There can hardly be a stronger illustration of the blessing of constant and the curse of casual labour. We have competence and frugality as the results of one system; poverty and extravagance as the results of the other; and among the very same individuals.

In the evidence given by Mr. Galloway, the engineer, before a parliamentary committee, he remarks, that “when employers are competent to show their men that their business is _steady and certain_, and when men find that they are likely to have _permanent_ employment, they have always _better habits and more settled notions_, which will make them _better men_ and _better workmen_, and will produce great benefits to all who are interested in their employment.”

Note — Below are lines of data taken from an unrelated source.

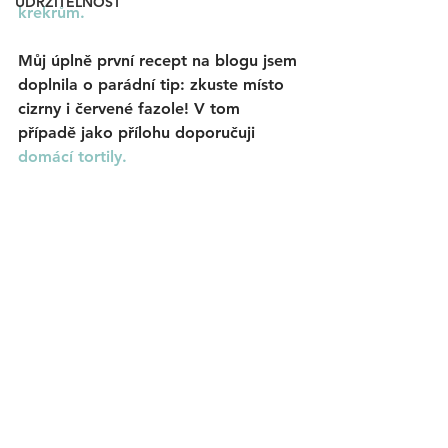
UDRŽITELNOST
krekrům.
Můj úplně první recept na blogu jsem 
doplnila o parádní tip: zkuste místo 
cizrny i červené fazole! V tom 
případě jako přílohu doporučuji 
domácí tortily.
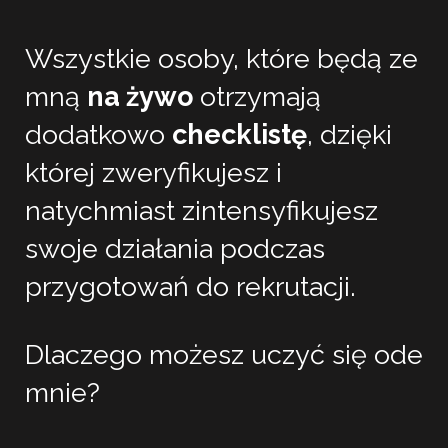
Wszystkie osoby, które będą ze
mną
na żywo
otrzymają
dodatkowo
checklistę
, dzięki
której zweryfikujesz i
natychmiast zintensyfikujesz
swoje działania podczas
przygotowań do rekrutacji.
Dlaczego możesz uczyć się ode
mnie?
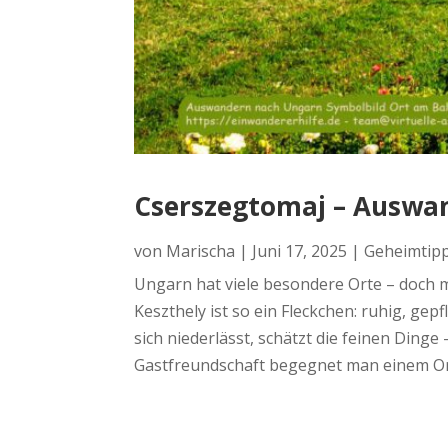
Cserszegtomaj – Auswan
von
Marischa
|
Juni 17, 2025
|
Geheimtipp 
Ungarn hat viele besondere Orte – doch m
Keszthely ist so ein Fleckchen: ruhig, gep
sich niederlässt, schätzt die feinen Dinge
Gastfreundschaft begegnet man einem Ort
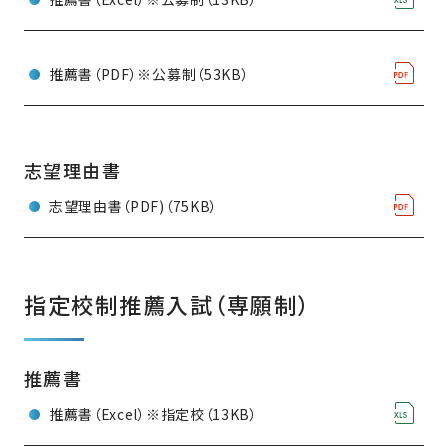
推薦書（PDF）※公募制（53KB）
志望理由書
志望理由書（PDF)（75KB）
指定校制推薦入試（専願制）
推薦書
推薦書（Excel）※指定校（13KB）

Moreover, even if payment be assured to a working man regularly, _but deferred for long intervals_, so as to make the returns lose all appearance of regularity, he will rarely be found able to resist the temptation of a tavern, and, perhaps, a long-continued carouse, or of some other extravagance to his taste, when he receives a month’s dues at once. I give an instance of this in the following statement:--

For some years after the peace of 1815 the staffs of the militias were kept up, but not in any active service. During the war the militias performed what are now the functions of the regular troops in the three kingdoms, their stations being changed more frequently than those of any of the regular regiments at the present day. Indeed, they only differed from the “regulars” in name. There was the same military discipline, and the sole difference was, that the militia-men--who were balloted for periodically--could not, by the laws regulating their embodiment, be sent out of the United Kingdom for purposes of warfare. The militias were embodied for twenty-eight days’ training, once in four years (seldom less) after the peace, and the staff acted as the drill sergeants. They were usually steady, orderly men, working at their respective crafts when not on duty after the militia’s disembodiment, and some who had not been brought up to any handicraft turned out--perhaps from their military habits of early rising and orderliness--very good gardeners, both on their own account and as assistants in gentlemen’s grounds. No few of them saved money. Yet these men, with very few exceptions, when they received a month’s pay, fooled away a part of it in tippling and idleness, to which they were not at all addicted when attending regularly to their work with its regular returns. If they got into any trouble in consequence of their carousing, it was looked upon as a sort of legitimate excuse, “Why you see, sir, it was the 24th” (the 24th of each month being the pension day).

The thoughtless extravagance of sailors when, on their return to port, they receive in one sum the wages they have earned by severe toil amidst storms and dangers during a long voyage, I need not speak of; it is a thing well known.